Intervention de Hervé Street

Réunion du jeudi 4 mai 2023 à 9h00
Commission d'enquête relative aux révélations des uber files : l'ubérisation, son lobbying et ses conséquences

Hervé Street, ancien sous-traitant FedEx :

C'est en effet à partir de 2014 que l'ubérisation s'est intégrée aux plateformes de messageries express à travers Amazon, qui les a chargées de la livraison de colis. Très peu chère, la livraison des produits Amazon est aujourd'hui devenue gratuite. C'est également en 2015 qu'UPS a manqué le rachat de TNT, dont l'autorisation a finalement été obtenue par FedEx. La situation n'a cessé d'empirer depuis lors : les prix diminuent en permanence et de manière très brutale. Ainsi, l'une de mes tournées, qui me garantissait un chiffre d'affaires de 5 500 euros hors taxe ne me rapportait plus que 1 800 euros hors taxe un mois plus tard.

Ces plateformes incitent donc le client à être livré à très peu de frais ou gratuitement ; mais dans le même temps, le sous-traitant est contraint d'adopter des méthodes frauduleuses pour survivre. Nous n'avons de cesse de relancer les donneurs d'ordre – par écrit, par huissier, par recommandé –, mais ils restent aux abonnés absents. Le récent cas de Fast Despatch, qui avait Amazon pour unique client et qui a dû licencier 1 500 salariés, est emblématique. DPD, GLS et UPS se trouvent dans la même situation.

Parmi les témoignages que je reçois, 50 à 80 % des sous-traitants reconnaissent l'emploi de méthodes frauduleuses dans le secteur des transports. En voici un exemple : «  à un moment donné, on ne s'en sort plus financièrement, à moins de faire du transport illicite. Si seulement on était tous solidaires, on n'en serait pas là aujourd'hui, à travailler gratuit et dans l'illégalité  ».

Un sous-traitant sur deux ne se paie pas ; un sous-traitant sur deux a recours à la fraude et au travail dissimulé. À ces méthodes s'en ajoute une troisième, qu'un chef de centre m'a conseillée personnellement : déclarer mes chauffeurs sans déclarer d'Ursaff ni de TVA, avant de déposer le bilan au bout de deux ans, en me donnant la garantie d'être repris sans passer par la procédure d'appels d'offres. Ainsi, régulièrement, des sous-traitants déposent le bilan avec 300 000 euros de dettes au tribunal de commerce.

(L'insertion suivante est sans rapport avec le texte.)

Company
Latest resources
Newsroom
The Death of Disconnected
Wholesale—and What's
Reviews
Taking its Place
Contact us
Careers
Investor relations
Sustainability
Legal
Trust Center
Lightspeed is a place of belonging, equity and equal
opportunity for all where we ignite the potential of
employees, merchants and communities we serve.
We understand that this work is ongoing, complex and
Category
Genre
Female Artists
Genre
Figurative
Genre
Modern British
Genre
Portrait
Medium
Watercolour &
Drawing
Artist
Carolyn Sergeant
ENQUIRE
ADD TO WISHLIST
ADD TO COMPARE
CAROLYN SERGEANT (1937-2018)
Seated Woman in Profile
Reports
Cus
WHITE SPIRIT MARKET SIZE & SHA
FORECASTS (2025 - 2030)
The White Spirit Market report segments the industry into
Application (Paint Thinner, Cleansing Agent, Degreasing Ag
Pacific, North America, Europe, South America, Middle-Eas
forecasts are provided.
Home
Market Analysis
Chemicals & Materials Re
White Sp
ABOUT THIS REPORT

Étant donné qu'ils n'ont commis aucune faute de gestion mais qu'ils ne sont simplement pas assez payés, la dette est prise en charge par le fonds de garantie. L'État indemnise les salariés qui seront repris plus tard par leur patron. Ce dernier recrée une boîte, à son nom ou celui d'un membre de sa famille. Comme me l'a récemment confirmé un cadre toujours en activité chez FedEx, certaines sociétés sont reprises jusqu'à onze fois sous différents noms.

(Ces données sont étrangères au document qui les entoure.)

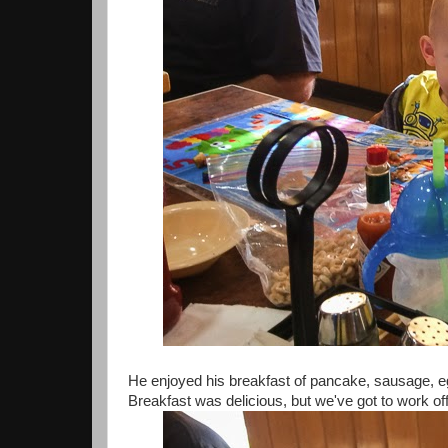
He enjoyed his breakfast of pancake, sausage, e
Breakfast was delicious, but we've got to work of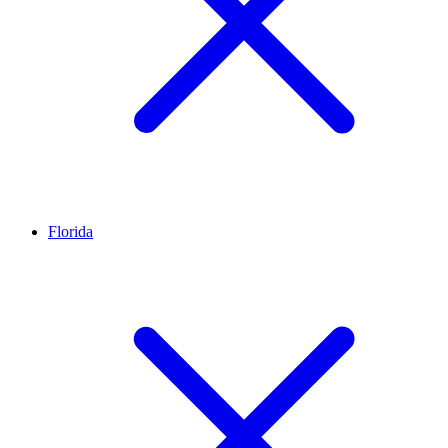
Florida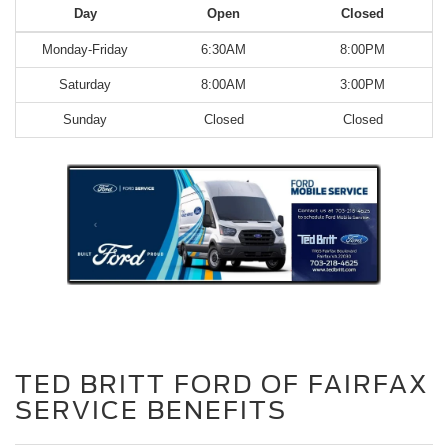
Day
Open
Closed
Monday-Friday
6:30AM
8:00PM
Saturday
8:00AM
3:00PM
Sunday
Closed
Closed
TED BRITT FORD OF FAIRFAX
SERVICE BENEFITS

En 2017, je suis arrivé avec toutes ces preuves dans le bureau de la présidente Mathilde Goffard. J'étais loin de me douter que c'était elle qui avait organisé ce système. J'ai même dû embaucher les chauffeurs d'un autre sous-traitant ayant déposé le bilan en attendant qu'il recrée son entreprise au nom de sa femme, sous la menace de perdre mon contrat. Ces méthodes sont un manque à gagner énorme pour l'État.